Texte intégral
5ème Chambre
ARRÊT N°-251
N° RG 21/06735 - N° Portalis DBVL-V-B7F-SEX5
(Réf 1ère instance : 17/04465)
Mme [M] [K]
C/
Société MMA IARD ASSURANCES MUTUELLES.
S.A. MMA IARD.
Confirme la décision déférée dans toutes ses dispositions, à l'égard de toutes les parties au recours
Copie exécutoire délivrée
le :
à :
RÉPUBLIQUE FRANÇAISE
AU NOM DU PEUPLE FRANÇAIS
COUR D'APPEL DE RENNES
ARRÊT DU 19 JUIN 2024
COMPOSITION DE LA COUR LORS DES DÉBATS ET DU DÉLIBÉRÉ :
Président : Madame Pascale LE CHAMPION, Présidente,
Assesseur : Madame Virginie PARENT, Présidente de chambre,
Assesseur : Madame Virginie HAUET, Conseiller,
GREFFIER :
Madame Catherine VILLENEUVE, lors des débats et lors du prononcé
DÉBATS :
A l'audience publique du 17 Avril 2024
ARRÊT :
Contradictoire, prononcé publiquement le 19 Juin 2024 par mise à disposition au greffe comme indiqué à l'issue des débats
****
APPELANTE :
Madame [M] [K]
née le [Date naissance 1] 1969 à [Localité 8]
[Adresse 4]
[Localité 6]
Représentée par Me Olivier CHAUVEL, Plaidant/Postulant, avocat au barreau de RENNES
INTIMÉES :
Société MMA IARD ASSURANCES MUTUELLES, société d'assurance mutuelle immatriculée au RCS de LE MANS sous le n° 775 652 126
[Adresse 2]
[Localité 5]
Représentée par Me Vincent BERTHAULT de la SELARL HORIZONS, Plaidant/Postulant, avocat au barreau de RENNES
S.A. MMA IARD.
[Adresse 3]
[Localité 5]
Représentée par Me Vincent BERTHAULT de la SELARL HORIZONS, Plaidant/Postulant, avocat au barreau de RENNES
Mme [M] [K] et M. [H] ont acquis une maison située à [Localité 7] le 30 novembre 2012.
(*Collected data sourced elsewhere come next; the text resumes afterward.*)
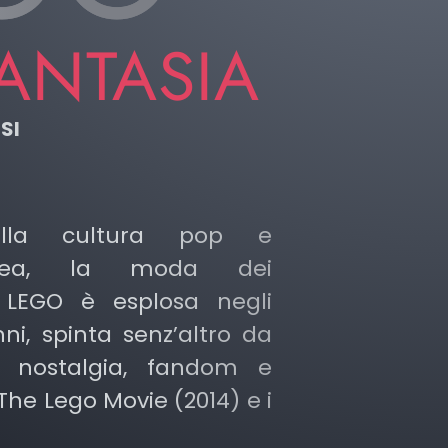
FANTASIA
SI
della cultura pop e
anea, la moda dei
 LEGO è esplosa negli
ni, spinta senz’altro da
i nostalgia, fandom e
 The Lego Movie (2014) e i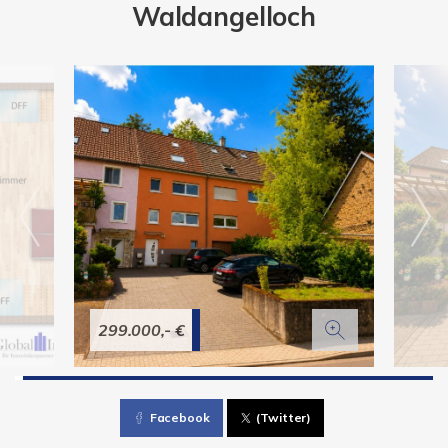
Waldangelloch
299.000,- €
Facebook
(Twitter)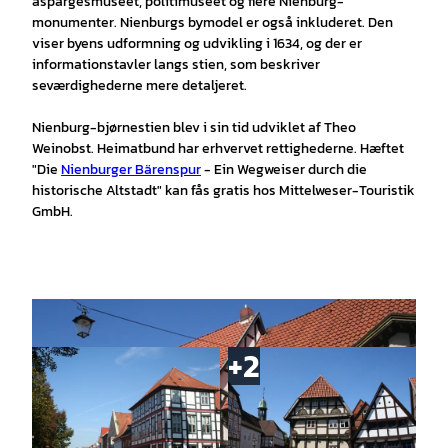
aspargesmuseet, politimuseet og flere Nienburg-
monumenter. Nienburgs bymodel er også inkluderet. Den
viser byens udformning og udvikling i 1634, og der er
informationstavler langs stien, som beskriver
seværdighederne mere detaljeret.
Nienburg-bjørnestien blev i sin tid udviklet af Theo
Weinobst. Heimatbund har erhvervet rettighederne. Hæftet
"Die
Nienburger Bärenspur
- Ein Wegweiser durch die
historische Altstadt" kan fås gratis hos Mittelweser-Touristik
GmbH.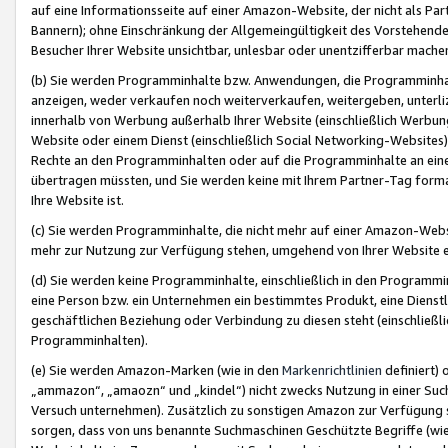
auf eine Informationsseite auf einer Amazon-Website, der nicht als Part
Bannern); ohne Einschränkung der Allgemeingültigkeit des Vorstehende
Besucher Ihrer Website unsichtbar, unlesbar oder unentzifferbar mache
(b) Sie werden Programminhalte bzw. Anwendungen, die Programminhalt
anzeigen, weder verkaufen noch weiterverkaufen, weitergeben, unterli
innerhalb von Werbung außerhalb Ihrer Website (einschließlich Werbun
Website oder einem Dienst (einschließlich Social Networking-Website
Rechte an den Programminhalten oder auf die Programminhalte an eine a
übertragen müssten, und Sie werden keine mit Ihrem Partner-Tag formati
Ihre Website ist.
(c) Sie werden Programminhalte, die nicht mehr auf einer Amazon-Websit
mehr zur Nutzung zur Verfügung stehen, umgehend von Ihrer Website e
(d) Sie werden keine Programminhalte, einschließlich in den Programmin
eine Person bzw. ein Unternehmen ein bestimmtes Produkt, eine Dienstle
geschäftlichen Beziehung oder Verbindung zu diesen steht (einschließli
Programminhalten).
(e) Sie werden Amazon-Marken (wie in den
Markenrichtlinien
definiert) 
„ammazon“, „amaozn“ und „kindel“) nicht zwecks Nutzung in einer Suc
Versuch unternehmen). Zusätzlich zu sonstigen Amazon zur Verfügung 
sorgen, dass von uns benannte Suchmaschinen Geschützte Begriffe (wie 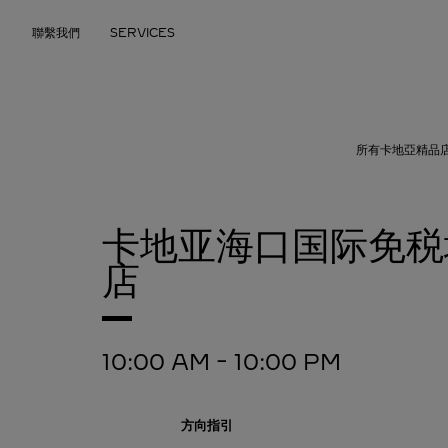
Skip to content
聯繫我們
SERVICES
Return to Nav
所有卡地亞精品
卡地亚海口国际免税
店
10:00 AM
-
10:00 PM
方向指引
Ils ont souscrit une assurance habitation auprès de la société MMA Assurances le 1er décembre 2012 ainsi que divers avenants au fur et à mesure de l'avancement des travaux.
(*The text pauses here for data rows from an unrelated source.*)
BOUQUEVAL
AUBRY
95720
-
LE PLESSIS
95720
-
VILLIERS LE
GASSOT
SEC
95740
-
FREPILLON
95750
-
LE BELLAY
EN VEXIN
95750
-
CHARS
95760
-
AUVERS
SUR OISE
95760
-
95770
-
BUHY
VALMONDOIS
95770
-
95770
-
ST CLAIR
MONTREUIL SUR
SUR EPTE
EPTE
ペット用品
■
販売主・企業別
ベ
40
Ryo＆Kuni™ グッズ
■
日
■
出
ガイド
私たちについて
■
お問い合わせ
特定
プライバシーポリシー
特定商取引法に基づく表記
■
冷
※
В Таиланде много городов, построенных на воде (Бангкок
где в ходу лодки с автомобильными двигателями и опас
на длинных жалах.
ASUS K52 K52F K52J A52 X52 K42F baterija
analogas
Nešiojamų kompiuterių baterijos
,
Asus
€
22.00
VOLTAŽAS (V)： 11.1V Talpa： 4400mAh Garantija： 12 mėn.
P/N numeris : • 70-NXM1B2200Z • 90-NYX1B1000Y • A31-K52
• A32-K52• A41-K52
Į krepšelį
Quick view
Le 23 août 2015, un incendie s'est déclaré au premier étage de la maison.
Par jugement du 4 octobre 2016, le tribunal correctionnel de Rennes a condamné Mme [K] et M. [H] pour tentative d'escroquerie.
Par acte du 10 juillet 2017, Mme [M] [K] a fait assigner les sociétés MMA Assurances Mutuelles et MMA Iard devant le tribunal de grande instance de Rennes aux fins d'obtenir leur condamnation in solidum à garantir le sinistre.
Le 20 septembre 2018, le juge de la mise en état a ordonné qu'il soit sursis à statuer sur l'ensemble des demandes présentées dans le cadre de l'instance au fond jusqu'à ce que la juridiction répressive ait rendu une décision définitive sur la culpabilité et, le cas échéant, sur la déchéance de garantie qui avait été soumise au tribunal correctionnel de Rennes.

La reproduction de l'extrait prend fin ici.